§ **INPUT DATA**:
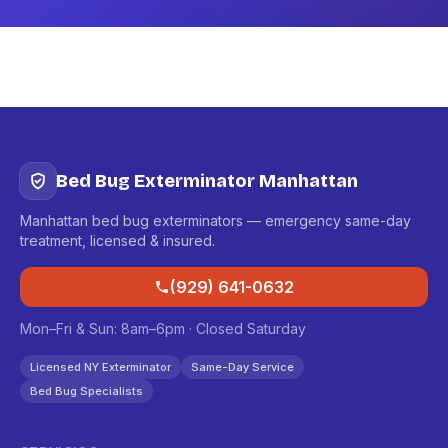
Bed Bug Exterminator Manhattan
Manhattan bed bug exterminators — emergency same-day
treatment, licensed & insured.
(929) 641-0632
Mon–Fri & Sun: 8am–6pm · Closed Saturday
Licensed NY Exterminator
Same-Day Service
Bed Bug Specialists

§ **TASK PROMPT**: In your copy of the records above, include no pictures and match every line exactly.

§ **COMPLETED TASK**:
Bed Bug Exterminator Manhattan
Manhattan bed bug exterminators — emergency same-day
treatment, licensed & insured.
(929) 641-0632
Mon–Fri & Sun: 8am–6pm · Closed Saturday
Licensed NY Exterminator
Same-Day Service
Bed Bug Specialists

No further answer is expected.